Tragedia di Lampedusa

Tragedia di Lampedusa

Non esiste risarcimento per queste sofferenze, ma esiste la possibilità di parlarne e  soprattutto di pretendere che lo Stato si faccia carico degli immigrati e che i potenti cessino di sfruttare il problema dell’immigrazione clandestina come strumento di propaganda perché è indegno continuare a fare populismo  a danno degli immigrati, come sta accadendo nei giorni correnti, relativamente alla tragedia di Lampedusa. Quella di Lampedusa è una tragedia tutta politica, usata, strumentalizzata e pretesto feroce di una battaglia per l’acquisizione del potere politico che è appena incominciata.

Il vero sgomento per la tragedia di Lampedusa è nel dover parlare di queste cose dopo la morte di tanti civili; infatti in questo momento bisognerebbe solo tacere e riflettere sull’ avventura umana e sulla tragedia di questa gente che i pilati italiani vorrebbero accantonare nel dimenticatoio pur di non vedere e non sentire, ma il compito dello Stato è quello di intervenire e di porre delle risoluzioni efficaci alle nuove forme di emergenze sociali emerse in relazione a tale problematica; infatti i politici hanno il dovere di assumersi le loro responsabilità verso il caso Lampedusa e di farsi  carico di quanto accaduto.  Ciononostante la morbosità feroce della politica e della destra Italiana è emersa ugualmente.

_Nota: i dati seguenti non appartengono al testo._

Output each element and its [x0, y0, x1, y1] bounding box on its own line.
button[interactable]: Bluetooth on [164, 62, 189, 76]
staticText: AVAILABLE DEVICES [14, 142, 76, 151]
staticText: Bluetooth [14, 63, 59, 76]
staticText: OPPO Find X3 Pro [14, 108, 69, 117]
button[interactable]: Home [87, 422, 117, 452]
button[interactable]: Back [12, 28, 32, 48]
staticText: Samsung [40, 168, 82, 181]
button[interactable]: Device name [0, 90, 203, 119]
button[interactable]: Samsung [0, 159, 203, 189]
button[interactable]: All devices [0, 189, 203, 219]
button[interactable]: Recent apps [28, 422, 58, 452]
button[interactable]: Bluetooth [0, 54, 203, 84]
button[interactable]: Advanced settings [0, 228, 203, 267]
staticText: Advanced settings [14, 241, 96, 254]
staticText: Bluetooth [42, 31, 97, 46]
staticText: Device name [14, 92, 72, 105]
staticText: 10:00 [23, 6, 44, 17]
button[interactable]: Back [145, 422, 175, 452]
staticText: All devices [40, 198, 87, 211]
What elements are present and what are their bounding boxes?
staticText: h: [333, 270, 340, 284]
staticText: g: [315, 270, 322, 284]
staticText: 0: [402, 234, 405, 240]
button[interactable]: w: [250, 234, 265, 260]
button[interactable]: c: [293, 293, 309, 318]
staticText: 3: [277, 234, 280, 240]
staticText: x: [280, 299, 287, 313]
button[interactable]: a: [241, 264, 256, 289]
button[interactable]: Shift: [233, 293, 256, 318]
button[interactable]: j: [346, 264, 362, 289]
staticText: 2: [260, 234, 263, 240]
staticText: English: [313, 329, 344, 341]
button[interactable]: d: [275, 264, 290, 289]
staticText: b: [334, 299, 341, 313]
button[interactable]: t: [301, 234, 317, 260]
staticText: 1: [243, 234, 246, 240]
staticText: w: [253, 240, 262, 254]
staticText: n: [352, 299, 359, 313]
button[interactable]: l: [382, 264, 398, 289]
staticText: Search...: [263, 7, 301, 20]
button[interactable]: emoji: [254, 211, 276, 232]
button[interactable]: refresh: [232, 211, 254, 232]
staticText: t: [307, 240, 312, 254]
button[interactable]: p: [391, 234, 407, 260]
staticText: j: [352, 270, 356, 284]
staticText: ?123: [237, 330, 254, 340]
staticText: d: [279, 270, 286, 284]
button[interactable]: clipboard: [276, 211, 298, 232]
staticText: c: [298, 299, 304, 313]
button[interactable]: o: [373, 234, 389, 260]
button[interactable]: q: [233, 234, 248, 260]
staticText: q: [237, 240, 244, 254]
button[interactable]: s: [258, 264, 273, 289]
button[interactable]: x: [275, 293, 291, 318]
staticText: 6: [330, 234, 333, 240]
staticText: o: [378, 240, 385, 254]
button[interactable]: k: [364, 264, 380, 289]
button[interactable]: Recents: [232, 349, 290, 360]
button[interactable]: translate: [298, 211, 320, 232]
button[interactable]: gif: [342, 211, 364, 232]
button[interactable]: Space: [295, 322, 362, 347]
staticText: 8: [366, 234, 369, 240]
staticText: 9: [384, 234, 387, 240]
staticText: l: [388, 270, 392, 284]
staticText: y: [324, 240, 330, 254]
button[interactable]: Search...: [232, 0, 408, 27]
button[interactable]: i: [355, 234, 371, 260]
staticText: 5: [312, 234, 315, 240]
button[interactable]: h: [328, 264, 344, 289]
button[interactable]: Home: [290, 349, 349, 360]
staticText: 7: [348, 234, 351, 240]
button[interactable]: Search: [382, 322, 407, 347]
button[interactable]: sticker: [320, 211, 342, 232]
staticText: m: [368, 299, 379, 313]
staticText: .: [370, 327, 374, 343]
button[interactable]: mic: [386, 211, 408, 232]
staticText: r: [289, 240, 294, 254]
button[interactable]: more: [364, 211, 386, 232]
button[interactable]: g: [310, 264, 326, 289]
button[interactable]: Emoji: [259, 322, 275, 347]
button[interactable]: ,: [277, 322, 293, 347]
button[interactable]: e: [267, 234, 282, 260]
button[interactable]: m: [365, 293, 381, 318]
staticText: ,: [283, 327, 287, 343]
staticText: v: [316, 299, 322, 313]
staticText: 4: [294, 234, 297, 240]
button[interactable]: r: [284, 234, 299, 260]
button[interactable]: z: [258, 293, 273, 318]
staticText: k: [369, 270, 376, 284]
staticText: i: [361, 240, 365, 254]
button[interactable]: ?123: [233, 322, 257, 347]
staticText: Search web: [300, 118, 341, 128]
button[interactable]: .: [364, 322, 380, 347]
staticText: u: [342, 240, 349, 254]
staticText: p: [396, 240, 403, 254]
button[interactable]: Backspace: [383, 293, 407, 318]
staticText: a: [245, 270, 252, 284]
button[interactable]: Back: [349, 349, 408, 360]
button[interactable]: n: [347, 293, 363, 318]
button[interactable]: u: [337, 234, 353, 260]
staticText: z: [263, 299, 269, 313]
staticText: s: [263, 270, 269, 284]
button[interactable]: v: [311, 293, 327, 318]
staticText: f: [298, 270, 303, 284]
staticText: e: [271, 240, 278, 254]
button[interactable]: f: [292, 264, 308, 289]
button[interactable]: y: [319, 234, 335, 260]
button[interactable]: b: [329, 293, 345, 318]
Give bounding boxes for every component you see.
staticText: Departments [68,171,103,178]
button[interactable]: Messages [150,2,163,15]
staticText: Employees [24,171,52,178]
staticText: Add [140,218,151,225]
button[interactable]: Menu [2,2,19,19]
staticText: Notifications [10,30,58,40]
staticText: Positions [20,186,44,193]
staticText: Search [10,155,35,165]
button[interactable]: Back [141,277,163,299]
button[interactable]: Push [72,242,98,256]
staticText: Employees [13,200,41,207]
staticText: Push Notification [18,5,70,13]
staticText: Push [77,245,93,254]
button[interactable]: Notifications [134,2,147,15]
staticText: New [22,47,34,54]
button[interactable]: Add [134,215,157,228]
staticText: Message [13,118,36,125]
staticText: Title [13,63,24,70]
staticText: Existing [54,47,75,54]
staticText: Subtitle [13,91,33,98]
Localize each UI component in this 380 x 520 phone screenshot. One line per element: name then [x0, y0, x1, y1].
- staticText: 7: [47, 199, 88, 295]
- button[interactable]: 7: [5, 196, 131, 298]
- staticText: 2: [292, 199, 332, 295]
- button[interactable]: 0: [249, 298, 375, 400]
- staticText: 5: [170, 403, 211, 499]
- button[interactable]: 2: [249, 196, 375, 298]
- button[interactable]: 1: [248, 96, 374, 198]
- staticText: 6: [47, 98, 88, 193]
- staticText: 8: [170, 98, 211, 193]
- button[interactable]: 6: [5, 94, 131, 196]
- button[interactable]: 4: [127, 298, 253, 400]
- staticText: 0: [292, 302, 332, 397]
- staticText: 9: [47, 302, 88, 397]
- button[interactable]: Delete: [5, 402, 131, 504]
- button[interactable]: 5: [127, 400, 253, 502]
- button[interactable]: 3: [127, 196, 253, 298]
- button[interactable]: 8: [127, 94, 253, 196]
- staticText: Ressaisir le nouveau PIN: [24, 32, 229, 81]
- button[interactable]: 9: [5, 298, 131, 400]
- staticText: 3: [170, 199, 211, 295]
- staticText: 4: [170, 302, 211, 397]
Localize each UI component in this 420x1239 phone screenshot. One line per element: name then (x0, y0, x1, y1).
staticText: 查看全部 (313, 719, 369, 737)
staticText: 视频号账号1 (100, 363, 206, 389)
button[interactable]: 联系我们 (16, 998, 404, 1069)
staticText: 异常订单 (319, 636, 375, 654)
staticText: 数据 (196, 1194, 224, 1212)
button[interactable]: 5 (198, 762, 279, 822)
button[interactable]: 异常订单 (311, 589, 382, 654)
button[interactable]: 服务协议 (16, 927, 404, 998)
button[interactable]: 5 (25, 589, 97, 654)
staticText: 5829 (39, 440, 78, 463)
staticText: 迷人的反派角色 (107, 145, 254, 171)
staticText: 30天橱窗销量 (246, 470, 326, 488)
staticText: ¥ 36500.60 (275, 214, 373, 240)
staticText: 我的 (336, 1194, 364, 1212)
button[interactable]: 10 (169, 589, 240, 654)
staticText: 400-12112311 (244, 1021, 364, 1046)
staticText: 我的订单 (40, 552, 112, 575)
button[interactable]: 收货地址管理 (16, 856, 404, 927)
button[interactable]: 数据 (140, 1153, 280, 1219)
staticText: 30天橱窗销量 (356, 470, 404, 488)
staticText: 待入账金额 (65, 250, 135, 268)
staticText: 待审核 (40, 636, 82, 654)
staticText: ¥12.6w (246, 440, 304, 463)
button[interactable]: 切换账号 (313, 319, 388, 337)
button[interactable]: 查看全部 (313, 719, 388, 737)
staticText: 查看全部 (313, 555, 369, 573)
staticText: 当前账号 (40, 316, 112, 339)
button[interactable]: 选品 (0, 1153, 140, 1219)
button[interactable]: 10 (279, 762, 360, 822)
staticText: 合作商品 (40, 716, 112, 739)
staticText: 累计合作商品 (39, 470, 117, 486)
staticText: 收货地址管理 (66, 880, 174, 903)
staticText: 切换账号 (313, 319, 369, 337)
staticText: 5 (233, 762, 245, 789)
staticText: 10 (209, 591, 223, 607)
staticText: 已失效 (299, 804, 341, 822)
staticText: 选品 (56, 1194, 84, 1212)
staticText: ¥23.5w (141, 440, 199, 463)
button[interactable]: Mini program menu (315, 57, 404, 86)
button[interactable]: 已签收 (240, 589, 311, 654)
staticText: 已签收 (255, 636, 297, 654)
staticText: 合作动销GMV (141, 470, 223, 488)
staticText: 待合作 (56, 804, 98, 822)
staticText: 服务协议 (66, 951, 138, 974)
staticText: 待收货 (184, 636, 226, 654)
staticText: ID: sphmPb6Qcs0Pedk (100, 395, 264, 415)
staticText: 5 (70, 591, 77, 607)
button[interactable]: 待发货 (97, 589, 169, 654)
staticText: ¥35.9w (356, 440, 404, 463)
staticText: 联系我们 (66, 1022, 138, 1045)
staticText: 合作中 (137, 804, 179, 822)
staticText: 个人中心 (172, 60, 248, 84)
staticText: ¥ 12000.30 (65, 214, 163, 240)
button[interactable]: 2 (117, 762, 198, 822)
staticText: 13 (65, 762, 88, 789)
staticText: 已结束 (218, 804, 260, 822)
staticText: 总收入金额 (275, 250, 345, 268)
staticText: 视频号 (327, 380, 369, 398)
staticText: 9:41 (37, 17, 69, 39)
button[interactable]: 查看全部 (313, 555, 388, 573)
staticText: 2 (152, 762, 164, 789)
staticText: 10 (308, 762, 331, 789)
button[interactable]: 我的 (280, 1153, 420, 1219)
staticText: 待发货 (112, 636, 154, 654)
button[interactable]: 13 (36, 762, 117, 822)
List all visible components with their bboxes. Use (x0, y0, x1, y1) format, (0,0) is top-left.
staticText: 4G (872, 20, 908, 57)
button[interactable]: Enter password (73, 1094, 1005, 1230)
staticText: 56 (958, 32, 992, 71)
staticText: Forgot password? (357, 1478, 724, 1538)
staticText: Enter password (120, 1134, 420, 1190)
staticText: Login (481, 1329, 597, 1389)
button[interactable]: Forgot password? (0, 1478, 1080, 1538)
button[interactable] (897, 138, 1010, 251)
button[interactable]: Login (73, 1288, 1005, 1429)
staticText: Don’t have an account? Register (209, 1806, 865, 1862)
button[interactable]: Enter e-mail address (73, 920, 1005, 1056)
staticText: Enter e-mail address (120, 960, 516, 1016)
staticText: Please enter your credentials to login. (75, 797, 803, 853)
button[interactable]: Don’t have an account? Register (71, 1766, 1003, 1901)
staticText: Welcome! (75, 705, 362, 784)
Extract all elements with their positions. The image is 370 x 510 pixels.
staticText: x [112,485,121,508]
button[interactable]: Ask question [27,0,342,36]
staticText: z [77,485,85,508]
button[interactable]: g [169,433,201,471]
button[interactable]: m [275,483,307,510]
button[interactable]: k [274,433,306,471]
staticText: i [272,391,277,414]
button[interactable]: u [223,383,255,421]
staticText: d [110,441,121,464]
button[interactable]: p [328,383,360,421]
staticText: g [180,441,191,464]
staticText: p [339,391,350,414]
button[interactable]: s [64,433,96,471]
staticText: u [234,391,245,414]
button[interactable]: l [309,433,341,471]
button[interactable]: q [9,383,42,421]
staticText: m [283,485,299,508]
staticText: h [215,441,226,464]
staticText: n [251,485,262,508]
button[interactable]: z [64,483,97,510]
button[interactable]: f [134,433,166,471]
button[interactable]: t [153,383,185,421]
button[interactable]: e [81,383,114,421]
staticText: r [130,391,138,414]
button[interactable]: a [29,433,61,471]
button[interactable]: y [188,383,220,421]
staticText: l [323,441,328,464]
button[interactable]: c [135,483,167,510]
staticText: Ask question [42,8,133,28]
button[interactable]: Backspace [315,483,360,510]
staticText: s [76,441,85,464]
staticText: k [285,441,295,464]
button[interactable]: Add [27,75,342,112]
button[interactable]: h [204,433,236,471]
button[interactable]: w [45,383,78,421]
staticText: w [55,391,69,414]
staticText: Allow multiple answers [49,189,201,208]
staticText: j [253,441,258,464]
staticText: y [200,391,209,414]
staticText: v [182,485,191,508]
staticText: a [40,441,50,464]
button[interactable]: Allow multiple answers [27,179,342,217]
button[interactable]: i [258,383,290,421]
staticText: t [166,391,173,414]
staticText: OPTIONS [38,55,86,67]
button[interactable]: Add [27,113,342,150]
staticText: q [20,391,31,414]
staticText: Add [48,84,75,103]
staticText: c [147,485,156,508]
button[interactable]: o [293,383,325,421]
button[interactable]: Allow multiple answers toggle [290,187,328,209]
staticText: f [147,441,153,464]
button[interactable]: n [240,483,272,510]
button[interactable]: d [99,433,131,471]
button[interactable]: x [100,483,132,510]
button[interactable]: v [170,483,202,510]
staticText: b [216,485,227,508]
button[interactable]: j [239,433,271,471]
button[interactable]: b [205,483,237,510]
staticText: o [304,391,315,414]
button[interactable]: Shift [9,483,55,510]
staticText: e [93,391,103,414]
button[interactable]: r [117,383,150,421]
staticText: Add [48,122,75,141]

L’immigrazione è dunque un problema delicato, da ridimensionare e dai molteplici aspetti. Da parte dell’altro c’è la difficoltà ad orientarsi, ad adattarsi e ad integrarsi all’interno di una società e di una cultura che non è la sua; invece da parte degli Italiani c’è la paura di dover rinunciare ad un pezzo della loro cultura a favore di una cultura diversa per cui la conciliazione è problematica e questo è un dato di fatto.

Strage di Lampedusa

Strage di Lampedusa

L’integrazione passa attraverso il riconoscimento da parte dello Stato di una serie di diritti inalienabili quali politici, civili, sociali e soprattutto tramite l’acquisizione del diritto di cittadinanza che definisce il rapporto che lega il cittadino (titolare di diritti e soggetto delle decisioni) allo Stato che deve provvedere alla protezione del cittadino immigrato e a garantire a quest’ ultimo tutti i diritti e le risorse da consentire lo sviluppo di competenze atte alla realizzazione di autonomi progetti di vita.

L’integrazione è il frutto di un continuo intreccio di storie ed in un mondo globalizzato è importante conoscere l’Altro, la sua storia e la sua cultura perché ormai gli Altri sono qui e li incontriamo faccia  a faccia sui bus, tra i banchi universitari e nei supermercati e non si può far finta di niente ostinandosi a non capire che la nostra società sta cambiando.

Invero nelle differenze si possono scorgere molte somiglianze, senza dover necessariamente rinunciare alla propria cultura  e ciò dimostra che l’Altro è sempre una figura possibile di noi come ognuno di noi lo siamo di lui.